** Opening Records to process block **

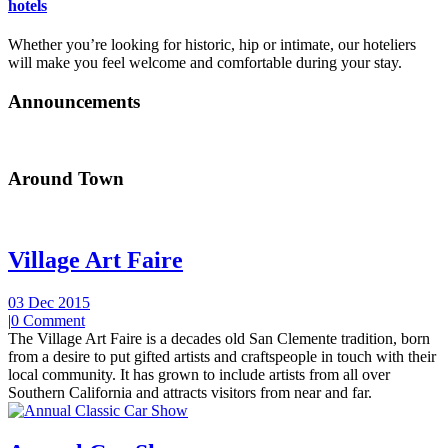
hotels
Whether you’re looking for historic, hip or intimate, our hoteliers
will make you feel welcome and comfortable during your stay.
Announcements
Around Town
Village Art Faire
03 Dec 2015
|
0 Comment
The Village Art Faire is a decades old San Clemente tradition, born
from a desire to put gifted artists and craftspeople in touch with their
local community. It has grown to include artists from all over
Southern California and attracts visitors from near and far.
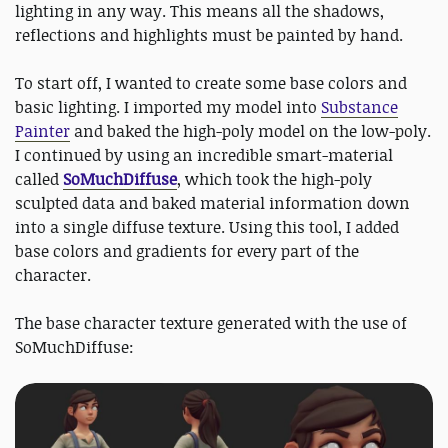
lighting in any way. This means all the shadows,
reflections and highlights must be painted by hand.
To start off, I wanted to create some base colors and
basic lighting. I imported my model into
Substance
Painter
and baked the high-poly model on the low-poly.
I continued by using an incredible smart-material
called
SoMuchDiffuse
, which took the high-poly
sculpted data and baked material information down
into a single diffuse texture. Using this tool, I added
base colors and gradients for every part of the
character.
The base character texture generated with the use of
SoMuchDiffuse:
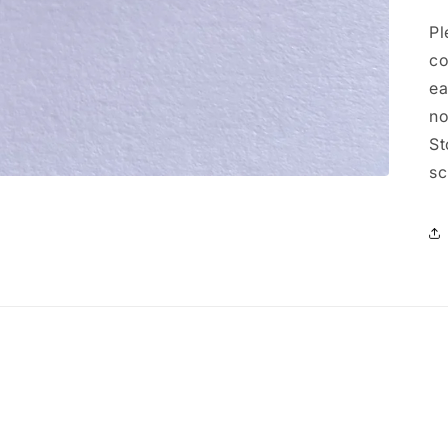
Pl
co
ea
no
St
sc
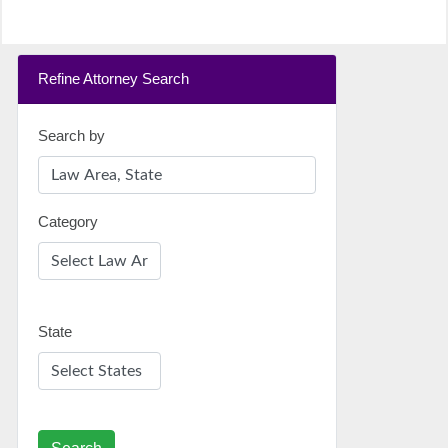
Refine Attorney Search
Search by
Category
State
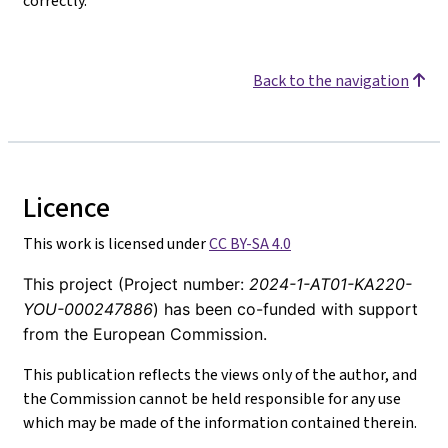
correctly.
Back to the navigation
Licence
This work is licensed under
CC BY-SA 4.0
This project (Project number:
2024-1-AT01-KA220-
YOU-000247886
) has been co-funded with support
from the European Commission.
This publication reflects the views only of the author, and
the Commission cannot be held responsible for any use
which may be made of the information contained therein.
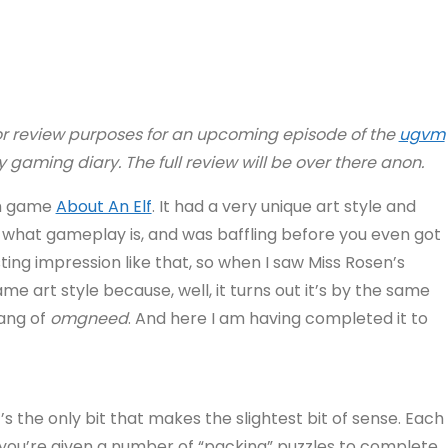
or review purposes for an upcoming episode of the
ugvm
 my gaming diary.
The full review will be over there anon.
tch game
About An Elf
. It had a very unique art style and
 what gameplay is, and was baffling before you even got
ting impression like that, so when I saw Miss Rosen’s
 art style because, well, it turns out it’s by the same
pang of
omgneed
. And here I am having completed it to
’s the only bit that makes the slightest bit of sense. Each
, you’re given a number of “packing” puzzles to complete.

** Closing Records to process block **
** Opening Records to process block **

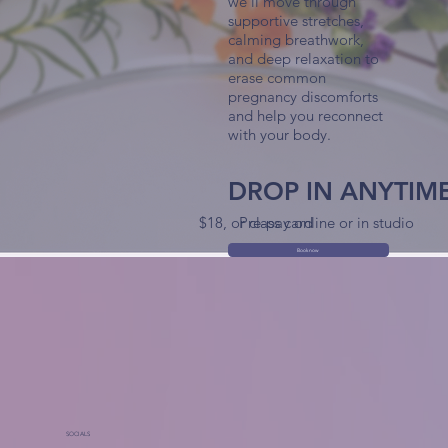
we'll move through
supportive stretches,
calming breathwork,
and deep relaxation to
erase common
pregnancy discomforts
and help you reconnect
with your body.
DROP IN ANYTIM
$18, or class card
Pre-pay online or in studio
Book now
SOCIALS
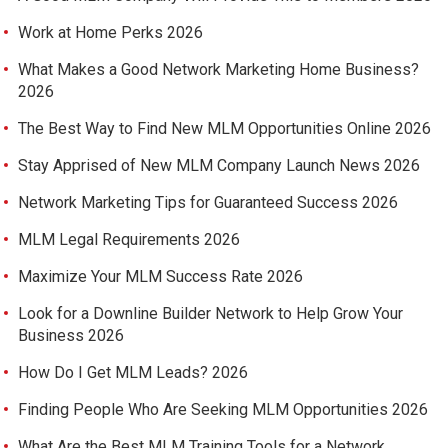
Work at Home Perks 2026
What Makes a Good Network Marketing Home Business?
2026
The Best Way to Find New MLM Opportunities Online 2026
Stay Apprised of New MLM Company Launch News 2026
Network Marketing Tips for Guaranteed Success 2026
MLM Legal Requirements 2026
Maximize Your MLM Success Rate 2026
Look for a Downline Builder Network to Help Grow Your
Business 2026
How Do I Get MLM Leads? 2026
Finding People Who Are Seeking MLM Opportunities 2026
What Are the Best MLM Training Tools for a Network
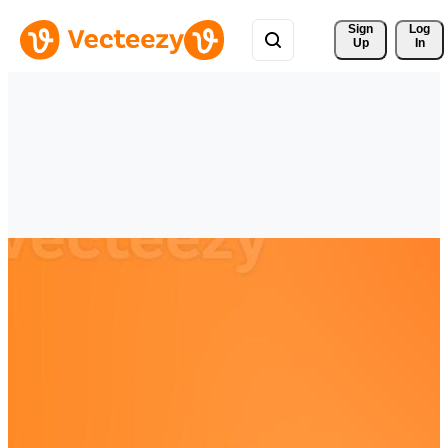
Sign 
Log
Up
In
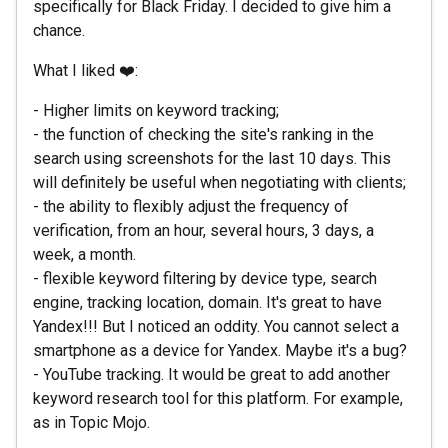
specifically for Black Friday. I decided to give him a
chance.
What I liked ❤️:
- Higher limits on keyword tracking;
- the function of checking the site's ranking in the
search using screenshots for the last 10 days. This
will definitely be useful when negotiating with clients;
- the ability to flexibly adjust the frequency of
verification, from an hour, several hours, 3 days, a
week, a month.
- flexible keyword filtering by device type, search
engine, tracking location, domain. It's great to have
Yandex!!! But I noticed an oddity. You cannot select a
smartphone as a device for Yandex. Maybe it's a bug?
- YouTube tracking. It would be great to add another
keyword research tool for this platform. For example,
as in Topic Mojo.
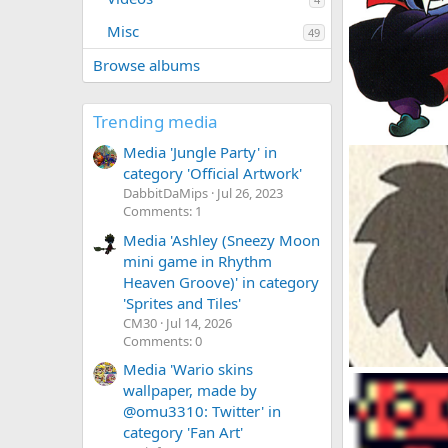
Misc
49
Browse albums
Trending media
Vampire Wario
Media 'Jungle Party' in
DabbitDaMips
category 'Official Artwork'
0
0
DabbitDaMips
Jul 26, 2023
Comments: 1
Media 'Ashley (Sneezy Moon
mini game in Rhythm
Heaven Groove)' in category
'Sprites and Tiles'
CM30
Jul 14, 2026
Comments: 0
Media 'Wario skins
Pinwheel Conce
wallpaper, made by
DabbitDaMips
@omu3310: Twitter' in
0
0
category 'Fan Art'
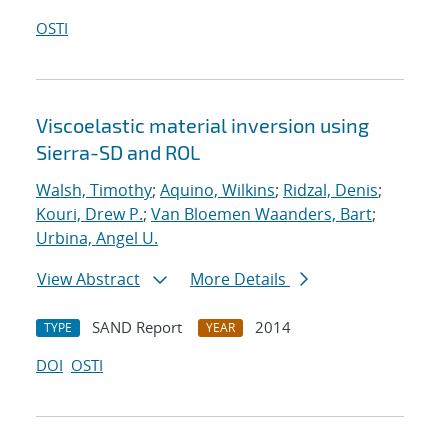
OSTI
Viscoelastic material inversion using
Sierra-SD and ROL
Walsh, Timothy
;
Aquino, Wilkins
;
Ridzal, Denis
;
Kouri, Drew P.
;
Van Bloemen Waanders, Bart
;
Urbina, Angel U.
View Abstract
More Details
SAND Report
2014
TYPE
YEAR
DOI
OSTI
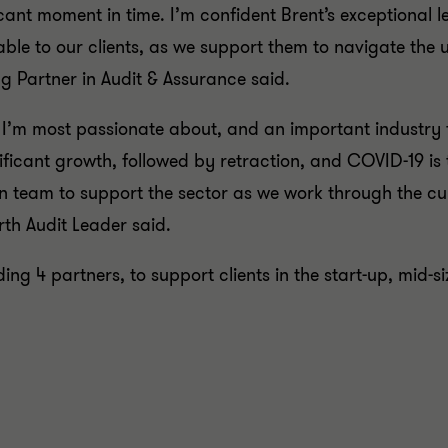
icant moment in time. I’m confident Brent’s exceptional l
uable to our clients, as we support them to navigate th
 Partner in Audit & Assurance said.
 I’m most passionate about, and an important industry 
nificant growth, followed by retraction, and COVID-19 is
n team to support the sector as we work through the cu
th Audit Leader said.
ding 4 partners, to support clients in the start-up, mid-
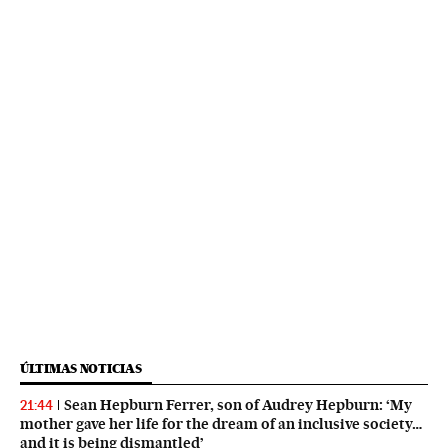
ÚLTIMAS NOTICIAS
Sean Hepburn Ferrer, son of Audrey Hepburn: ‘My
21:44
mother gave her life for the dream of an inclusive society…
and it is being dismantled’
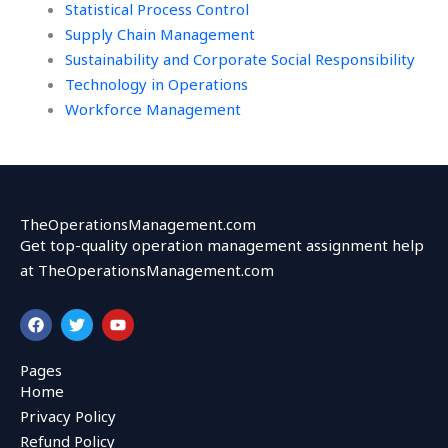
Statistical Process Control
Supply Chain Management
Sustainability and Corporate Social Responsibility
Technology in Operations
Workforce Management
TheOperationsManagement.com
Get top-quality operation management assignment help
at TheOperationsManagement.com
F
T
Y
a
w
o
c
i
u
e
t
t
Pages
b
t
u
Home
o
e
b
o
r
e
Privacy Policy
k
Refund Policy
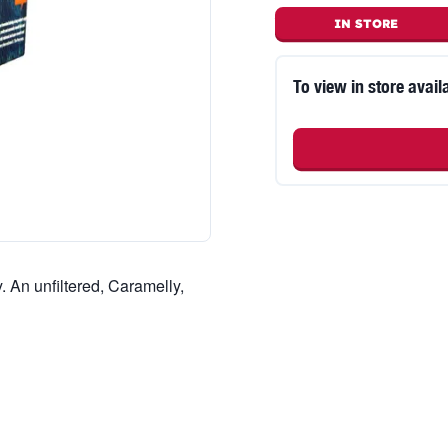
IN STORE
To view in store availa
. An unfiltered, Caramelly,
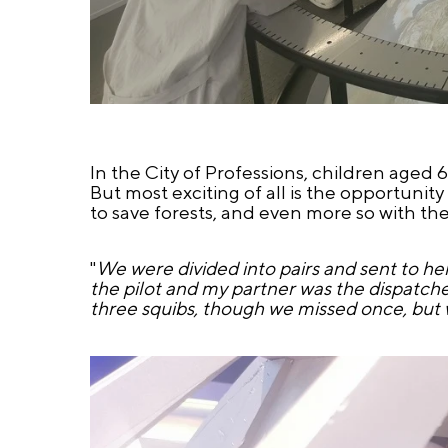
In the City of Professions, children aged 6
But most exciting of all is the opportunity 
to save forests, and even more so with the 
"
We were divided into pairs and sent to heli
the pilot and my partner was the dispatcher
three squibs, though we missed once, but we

** Closing Records to process block **
** Opening Records to process block **

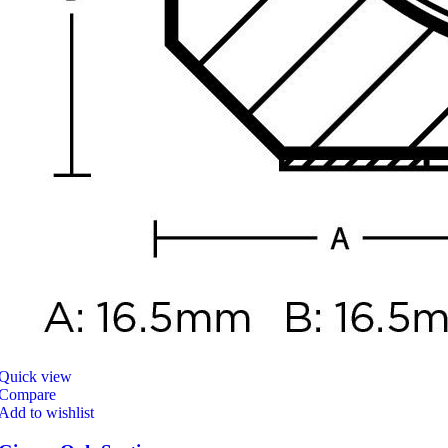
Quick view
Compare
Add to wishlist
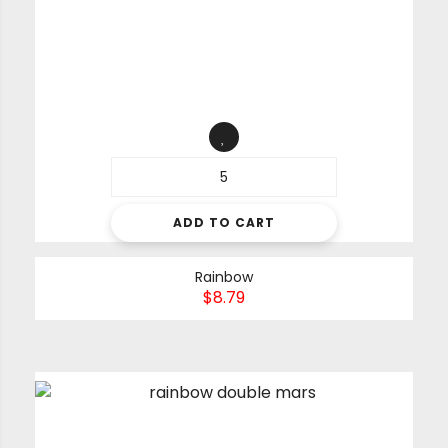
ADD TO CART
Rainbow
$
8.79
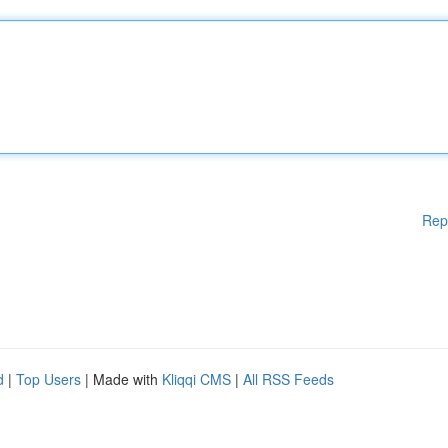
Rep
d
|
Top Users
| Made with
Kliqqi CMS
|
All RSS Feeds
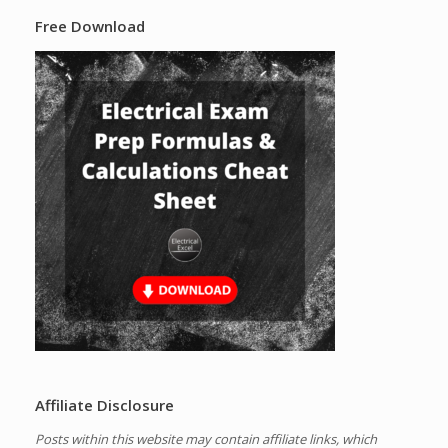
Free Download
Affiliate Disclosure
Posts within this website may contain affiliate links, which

** Closing Records to process block **

* _Problem requirements_
Go through the records line by line and count those that contain the string "tracking". Answer with the count alone.

* _Result below_
3